John decided to buy his son Johnny some mathematical toys. One of his most favorite toy is blocks of different colors. John has decided to buy blocks of C different colors. For each color he will buy googol (10^100) blocks. All blocks of same color are of same length. But blocks of different color may vary in length. Jhonny has decided to use these blocks to make a large 1 x n block. He wonders how many ways he can do this. Two ways are considered different if there is a position where the color differs. The example shows a red block of size 5, blue block of size 3 and green block of size 3. It shows there are 12 ways of making a large block of length 11.

Each test case starts with an integer 1 ≤ C ≤ 100. Next line consists c integers. ith integer 1 ≤ leni ≤ 750 denotes length of ith color. Next line is positive integer N ≤ 10^15.

This problem should be solved in 20 seconds for T <= 25 test cases. The answer should be calculated MOD 100000007 (prime number).

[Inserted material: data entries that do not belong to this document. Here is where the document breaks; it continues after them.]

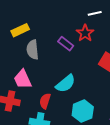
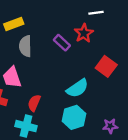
cyan semicircle: (66, 84) -> (77, 88), moved

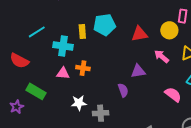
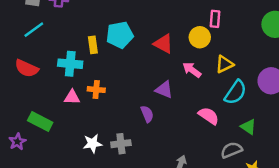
cyan line: (37, 32) -> (34, 30), moved
red triangle: (140, 34) -> (163, 44), turned 42
red semicircle: (19, 61) -> (27, 68), moved
purple triangle: (138, 71) -> (164, 90), turned 35
white star: (79, 103) -> (93, 144), moved

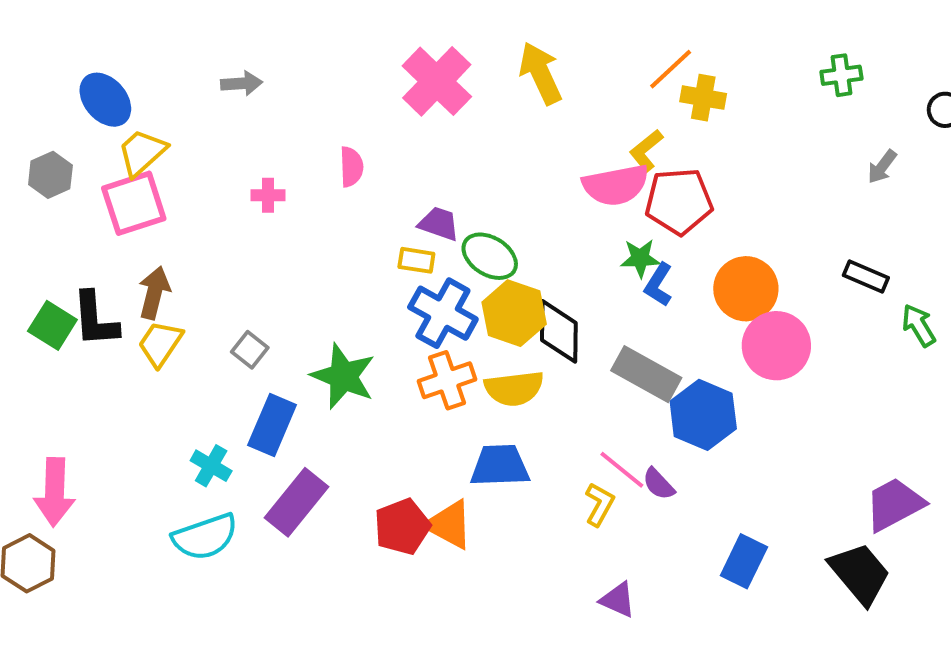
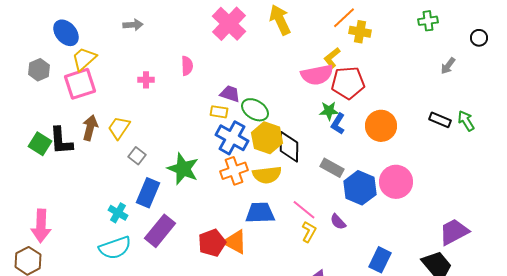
green arrow: (919, 325) -> (466, 121), moved
yellow trapezoid: (160, 344) -> (119, 128), moved
pink circle: (776, 346) -> (396, 182), moved
gray rectangle: (646, 374) -> (332, 168), size x0.7
pink line: (622, 470) -> (304, 210), moved

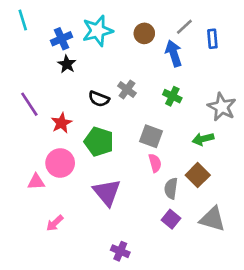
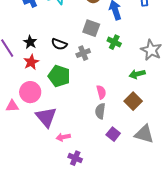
black star: (67, 64) -> (30, 42), moved
gray cross: (127, 90) -> (83, 53), moved, turned 32
gray square: (151, 136) -> (91, 28), moved
gray semicircle: (171, 188) -> (100, 111), moved
purple triangle: (107, 192) -> (46, 117), moved
pink arrow: (55, 223) -> (63, 137), moved, turned 32

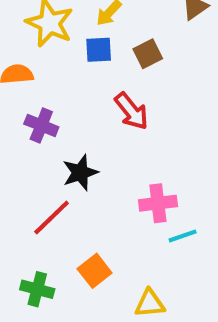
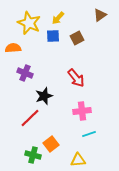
red arrow: (131, 111) -> (76, 78), moved
cyan line: (183, 236) -> (89, 134), moved
green cross: (37, 289) -> (33, 155), moved

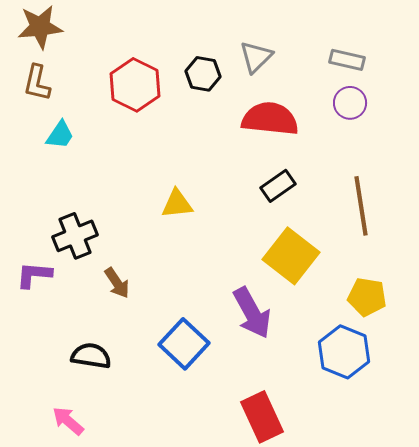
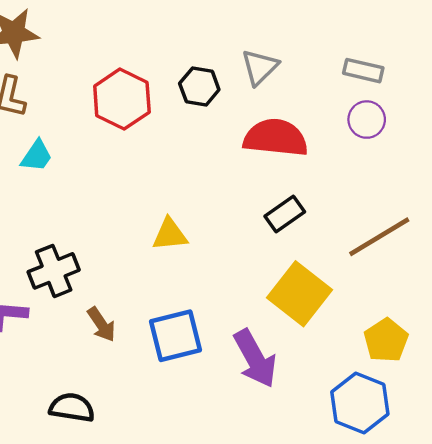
brown line: (361, 206) -> (379, 237), turned 68
yellow pentagon: (367, 297) -> (386, 340), turned 30
blue square: (184, 344) -> (175, 336), moved, turned 33

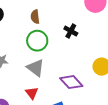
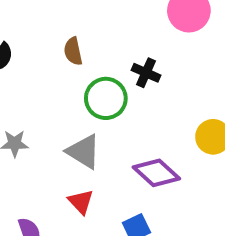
green circle: (37, 41) -> (106, 98), moved

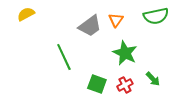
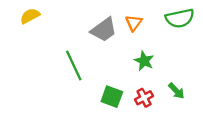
green star: (125, 53) -> (144, 61), size x0.7

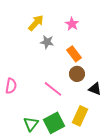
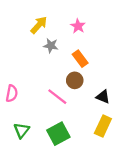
brown circle: (77, 74) -> (75, 80), moved
yellow rectangle: (80, 116) -> (103, 126), moved
green triangle: (31, 124) -> (21, 130), moved

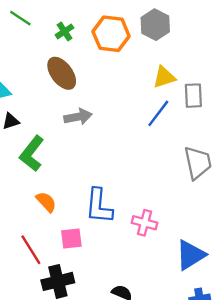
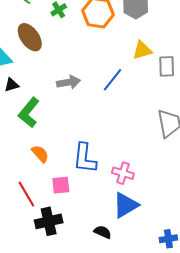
brown ellipse: (62, 73) -> (30, 37), moved
blue line: (158, 113) -> (112, 80), moved
blue triangle: (191, 255) -> (126, 205), moved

It can be deduced to matrix exponentiation problem, which can be solved relatively efficiently in O(N^2.376*log(max(leni))) using Coppersmith-Winograd algorithm and fast exponentiation. But it seems that a more efficient algorithm is required, as Coppersmith-Winograd implies a large constant factor. Do you have any other ideas? It can possibly be a Number Theory or Divide and Conquer problem

+5  A: 

Firstly note the number of blocks of each colour you have is a complete red herring, since 10^100 > N always. So the number of blocks of each colour is practically infinite.

Now notice that at each position, p (if there is a valid configuration, that leaves no spaces, etc.) There must block of a color, c. There are len[c] ways for this block to lie, so that it still lies over this position, p.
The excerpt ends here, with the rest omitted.